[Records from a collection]
* * * * *

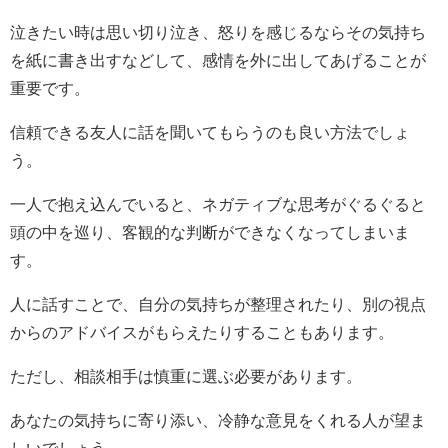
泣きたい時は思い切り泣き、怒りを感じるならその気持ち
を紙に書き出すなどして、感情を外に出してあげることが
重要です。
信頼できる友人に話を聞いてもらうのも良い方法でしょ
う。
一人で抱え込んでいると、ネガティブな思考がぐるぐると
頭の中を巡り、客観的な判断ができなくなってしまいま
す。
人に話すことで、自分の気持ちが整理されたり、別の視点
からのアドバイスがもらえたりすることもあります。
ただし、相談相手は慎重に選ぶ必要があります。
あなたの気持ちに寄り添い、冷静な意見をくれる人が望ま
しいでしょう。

* * * * *

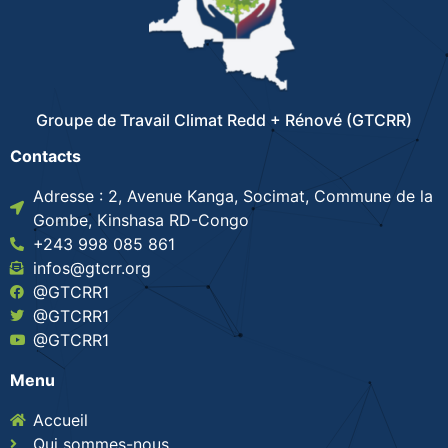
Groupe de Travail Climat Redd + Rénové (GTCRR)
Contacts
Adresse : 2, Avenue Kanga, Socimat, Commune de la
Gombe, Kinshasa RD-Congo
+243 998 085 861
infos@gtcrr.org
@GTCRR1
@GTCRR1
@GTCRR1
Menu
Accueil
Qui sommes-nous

* * * * *

● WORK TO COMPLETE
Going back to the entries above, set down exactly the lines that begin at the one with "Groupe de Travail" and end at the one with "Qui sommes-nous", both included, and nothing else.

● RESULT BELOW
Groupe de Travail Climat Redd + Rénové (GTCRR)
Contacts
Adresse : 2, Avenue Kanga, Socimat, Commune de la
Gombe, Kinshasa RD-Congo
+243 998 085 861
infos@gtcrr.org
@GTCRR1
@GTCRR1
@GTCRR1
Menu
Accueil
Qui sommes-nous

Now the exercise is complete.